▸ Aim of the task: Every line of the listing that holds the word "diam" should be returned.

▸ Exercise material:
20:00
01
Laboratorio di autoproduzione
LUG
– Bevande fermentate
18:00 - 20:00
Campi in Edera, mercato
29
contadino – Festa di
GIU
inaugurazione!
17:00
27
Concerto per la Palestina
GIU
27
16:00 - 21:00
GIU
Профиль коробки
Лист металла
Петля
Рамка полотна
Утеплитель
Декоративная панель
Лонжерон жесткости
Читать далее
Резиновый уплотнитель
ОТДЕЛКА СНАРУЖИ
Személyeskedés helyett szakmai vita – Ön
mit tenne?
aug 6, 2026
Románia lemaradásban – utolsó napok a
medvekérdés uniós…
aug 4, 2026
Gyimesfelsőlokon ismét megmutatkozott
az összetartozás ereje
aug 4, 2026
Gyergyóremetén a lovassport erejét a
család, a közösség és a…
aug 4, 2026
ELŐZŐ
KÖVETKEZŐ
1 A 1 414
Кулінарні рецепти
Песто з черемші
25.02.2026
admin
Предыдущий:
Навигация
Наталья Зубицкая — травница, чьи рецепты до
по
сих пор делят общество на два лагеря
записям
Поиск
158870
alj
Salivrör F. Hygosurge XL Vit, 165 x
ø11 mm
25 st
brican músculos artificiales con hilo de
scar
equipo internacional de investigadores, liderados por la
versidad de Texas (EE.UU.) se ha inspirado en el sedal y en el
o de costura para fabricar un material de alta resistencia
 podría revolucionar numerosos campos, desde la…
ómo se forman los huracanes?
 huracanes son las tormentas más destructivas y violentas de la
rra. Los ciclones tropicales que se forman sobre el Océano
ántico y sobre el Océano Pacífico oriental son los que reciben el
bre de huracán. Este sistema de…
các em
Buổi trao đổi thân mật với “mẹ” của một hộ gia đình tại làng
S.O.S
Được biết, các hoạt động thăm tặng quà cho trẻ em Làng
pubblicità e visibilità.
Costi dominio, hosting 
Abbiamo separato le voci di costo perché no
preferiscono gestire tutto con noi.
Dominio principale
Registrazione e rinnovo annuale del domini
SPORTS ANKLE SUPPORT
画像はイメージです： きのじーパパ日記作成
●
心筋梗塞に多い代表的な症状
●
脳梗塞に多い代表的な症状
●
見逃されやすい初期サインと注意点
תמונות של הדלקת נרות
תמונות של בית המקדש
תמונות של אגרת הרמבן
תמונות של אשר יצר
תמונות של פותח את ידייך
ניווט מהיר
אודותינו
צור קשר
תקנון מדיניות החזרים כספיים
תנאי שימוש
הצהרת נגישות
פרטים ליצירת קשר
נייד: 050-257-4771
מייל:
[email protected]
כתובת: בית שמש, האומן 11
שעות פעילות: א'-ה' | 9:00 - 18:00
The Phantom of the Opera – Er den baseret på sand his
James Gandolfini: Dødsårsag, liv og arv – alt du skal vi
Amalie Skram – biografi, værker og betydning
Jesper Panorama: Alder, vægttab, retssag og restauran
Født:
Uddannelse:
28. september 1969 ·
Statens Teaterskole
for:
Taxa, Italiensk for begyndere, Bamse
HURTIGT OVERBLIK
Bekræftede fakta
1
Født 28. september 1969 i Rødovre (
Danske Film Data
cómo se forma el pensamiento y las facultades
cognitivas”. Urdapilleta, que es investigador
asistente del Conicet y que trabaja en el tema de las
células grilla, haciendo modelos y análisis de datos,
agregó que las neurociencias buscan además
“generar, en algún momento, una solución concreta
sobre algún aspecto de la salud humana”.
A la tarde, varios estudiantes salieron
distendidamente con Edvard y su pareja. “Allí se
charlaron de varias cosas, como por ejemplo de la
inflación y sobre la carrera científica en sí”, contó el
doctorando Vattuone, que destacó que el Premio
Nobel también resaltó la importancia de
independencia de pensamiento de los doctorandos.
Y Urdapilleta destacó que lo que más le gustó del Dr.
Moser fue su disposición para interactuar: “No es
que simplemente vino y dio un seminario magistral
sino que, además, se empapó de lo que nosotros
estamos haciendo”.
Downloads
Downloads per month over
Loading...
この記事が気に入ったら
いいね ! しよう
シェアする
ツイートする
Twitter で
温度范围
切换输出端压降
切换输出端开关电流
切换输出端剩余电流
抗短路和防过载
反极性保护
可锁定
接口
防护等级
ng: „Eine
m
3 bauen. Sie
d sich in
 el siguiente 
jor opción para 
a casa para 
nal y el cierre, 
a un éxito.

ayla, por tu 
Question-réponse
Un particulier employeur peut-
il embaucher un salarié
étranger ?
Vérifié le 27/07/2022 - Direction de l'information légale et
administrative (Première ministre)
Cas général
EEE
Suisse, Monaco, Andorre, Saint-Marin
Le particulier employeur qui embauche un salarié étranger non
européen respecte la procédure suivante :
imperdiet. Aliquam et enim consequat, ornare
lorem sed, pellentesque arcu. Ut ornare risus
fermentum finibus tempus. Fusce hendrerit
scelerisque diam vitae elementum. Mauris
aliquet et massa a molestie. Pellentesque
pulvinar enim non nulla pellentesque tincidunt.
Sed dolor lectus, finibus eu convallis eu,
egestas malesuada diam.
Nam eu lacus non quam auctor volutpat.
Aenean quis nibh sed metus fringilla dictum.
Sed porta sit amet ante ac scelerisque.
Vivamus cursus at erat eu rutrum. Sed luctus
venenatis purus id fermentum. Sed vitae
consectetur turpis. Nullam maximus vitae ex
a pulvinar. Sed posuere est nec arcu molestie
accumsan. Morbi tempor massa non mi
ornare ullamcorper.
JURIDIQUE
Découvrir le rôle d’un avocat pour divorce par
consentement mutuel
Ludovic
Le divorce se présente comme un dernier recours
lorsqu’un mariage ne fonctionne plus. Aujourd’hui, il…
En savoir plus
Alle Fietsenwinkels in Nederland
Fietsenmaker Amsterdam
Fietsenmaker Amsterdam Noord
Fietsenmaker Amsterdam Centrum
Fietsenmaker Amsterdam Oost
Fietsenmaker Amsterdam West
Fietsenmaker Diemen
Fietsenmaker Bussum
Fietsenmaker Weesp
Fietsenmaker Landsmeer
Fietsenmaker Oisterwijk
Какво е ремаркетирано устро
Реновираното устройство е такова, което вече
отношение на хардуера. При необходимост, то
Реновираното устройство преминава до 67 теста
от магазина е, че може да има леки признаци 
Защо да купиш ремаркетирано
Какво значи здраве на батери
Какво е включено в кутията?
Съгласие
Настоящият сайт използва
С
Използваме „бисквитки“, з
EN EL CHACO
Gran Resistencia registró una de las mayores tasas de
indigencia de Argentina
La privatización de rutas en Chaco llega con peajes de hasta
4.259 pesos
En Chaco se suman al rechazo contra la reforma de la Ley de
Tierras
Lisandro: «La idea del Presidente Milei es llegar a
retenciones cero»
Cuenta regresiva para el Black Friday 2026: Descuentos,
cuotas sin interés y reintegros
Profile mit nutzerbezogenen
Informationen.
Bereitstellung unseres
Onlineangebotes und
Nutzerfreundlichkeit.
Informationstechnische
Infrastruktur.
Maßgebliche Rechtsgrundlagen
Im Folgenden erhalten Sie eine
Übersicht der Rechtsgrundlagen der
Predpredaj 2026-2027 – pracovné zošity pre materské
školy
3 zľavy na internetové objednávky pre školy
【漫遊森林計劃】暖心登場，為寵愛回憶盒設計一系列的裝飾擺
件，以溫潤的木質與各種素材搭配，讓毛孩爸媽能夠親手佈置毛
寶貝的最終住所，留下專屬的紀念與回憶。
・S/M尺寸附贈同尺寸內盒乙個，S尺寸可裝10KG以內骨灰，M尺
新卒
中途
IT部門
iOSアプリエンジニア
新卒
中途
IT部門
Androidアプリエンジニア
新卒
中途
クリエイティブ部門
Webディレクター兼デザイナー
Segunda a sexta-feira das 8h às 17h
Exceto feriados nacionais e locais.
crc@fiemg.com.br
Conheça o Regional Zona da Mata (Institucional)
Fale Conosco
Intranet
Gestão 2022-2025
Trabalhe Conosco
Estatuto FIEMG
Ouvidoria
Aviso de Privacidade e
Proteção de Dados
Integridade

▸ Task solution:
scelerisque diam vitae elementum. Mauris
egestas malesuada diam.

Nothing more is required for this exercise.